The Samjhauta Express, also called the Attari Express, is a bi-weekly train that runs on Wednesdays and Sundays between Delhi and Attari in India and Lahore in Pakistan. The blasts in Samjhauta Express coaches took place near Panipat in Haryana on February 18, 2007, when the train was on its way to Attari near Amritsar, the last railway station on the Indian side.

According to the NIA case, the blasts were carried out in pursuance of a criminal conspiracy aimed at threatening the “unity, integrity, security and sovereignty” of India.

In the case, the NIA said that Aseemanand was the main ideological support behind the conspiracy and he also provided some financial support to those who carried out the task besides knowingly providing shelter to them.

Earlier, the court dismissed an application filed by a Pakistani woman, Rahila Wakeel, in connection with the case.

Advocate Momin Malik, the counsel for Ms Wakeel, told reporters that the court dismissed her application filed on March 11 to get her statement recorded as witness in the case. “We will now approach the high court to challenge the decision,” he said.

Ms Wakeel is the daughter of one of the victims of the blasts, reports said.

Pakistan’s Foreign Office denounced the judgement and said it exposed the Indian hypocrisy on terrorism and state policy of patronising Hindu terrorists.
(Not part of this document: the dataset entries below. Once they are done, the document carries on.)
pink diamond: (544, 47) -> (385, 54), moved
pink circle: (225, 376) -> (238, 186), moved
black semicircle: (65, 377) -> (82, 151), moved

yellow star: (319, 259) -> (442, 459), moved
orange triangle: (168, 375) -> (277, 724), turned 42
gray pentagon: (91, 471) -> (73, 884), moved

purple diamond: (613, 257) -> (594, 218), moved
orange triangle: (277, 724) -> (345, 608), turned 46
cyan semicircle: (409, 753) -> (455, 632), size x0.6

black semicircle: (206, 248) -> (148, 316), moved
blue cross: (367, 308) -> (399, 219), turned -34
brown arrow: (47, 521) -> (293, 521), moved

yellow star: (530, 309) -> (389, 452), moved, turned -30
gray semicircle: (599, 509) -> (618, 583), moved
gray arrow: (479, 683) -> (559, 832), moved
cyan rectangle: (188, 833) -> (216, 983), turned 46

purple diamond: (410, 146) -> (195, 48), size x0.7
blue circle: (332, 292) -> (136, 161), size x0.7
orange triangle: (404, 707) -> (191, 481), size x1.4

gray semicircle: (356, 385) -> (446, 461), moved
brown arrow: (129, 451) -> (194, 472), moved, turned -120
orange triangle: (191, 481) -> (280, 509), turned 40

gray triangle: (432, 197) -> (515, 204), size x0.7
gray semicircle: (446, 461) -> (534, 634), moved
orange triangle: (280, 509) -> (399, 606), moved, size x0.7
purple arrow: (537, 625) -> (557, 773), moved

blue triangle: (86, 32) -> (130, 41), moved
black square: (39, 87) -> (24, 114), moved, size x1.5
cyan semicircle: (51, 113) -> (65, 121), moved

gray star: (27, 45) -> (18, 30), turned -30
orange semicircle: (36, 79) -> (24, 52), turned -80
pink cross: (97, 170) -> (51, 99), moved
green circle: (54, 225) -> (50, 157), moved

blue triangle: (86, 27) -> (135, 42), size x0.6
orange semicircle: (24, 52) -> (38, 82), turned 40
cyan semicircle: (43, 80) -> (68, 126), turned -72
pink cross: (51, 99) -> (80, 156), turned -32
Indian High Commissioner in Islamabad Ajay Bisaria was summoned to the Foreign Office by acting Foreign Secretary Shah Jamal to receive the protest.

HC Bisaria was told that the acquittal of the accused 11 years after the terrorist attack “makes a travesty of justice and exposes the sham credibility of the Indian courts”.

“It also belies the rampant Indian duplicity and hypocrisy where India reflexively levels allegations of terrorism against Pakistan, while protecting with impunity, terrorists who had publicly confessed to their odious crimes,” the Indian envoy was told.

The acting foreign secretary said the “systemic Indian decision to gradually exonerate and finally acquit the perpetrators” not only showed their callousness towards the heirs of the victims, who had been waiting for justice, but also revealed the Indian state policy of promoting and protecting Hindu terrorists.

Aseemanand, a 67-year-old priest and activist of Hindu extremist group Rashtriya Swayamsevak Sangh, the main accused among those who faced the trial, has already been cleared in other cases of attacks against Muslims, including the 2007 bombings at Hyderabad’s Makkah Masjid and Rajasthan’s Ajmer Dargah.

Mr Jamal said that India should explore judicial remedies to ensure that the perpetrators of the blasts were brought to justice.

He recalled that Pakistan had on a number of occasions over the past 11 years reminded about the lack of progress in the case and expressed concern about attempts to exonerate the perpetrators of the crime.

“The issue was raised repeatedly, including on the sidelines of the Senior Officials, Heart of Asia Meeting in 2016. Formal demarches were also lodged regularly with India on the lack of progress and acquittal of the accused in other cases,” the secretary said.

Foreign Office spokesman Dr Muhammad Faisal, meanwhile, said the release of the Samjhauta bombing accused “is an “extreme step” by India. “What will we tell the heirs of the 42 [Pakistani] people who were martyred in the incident?”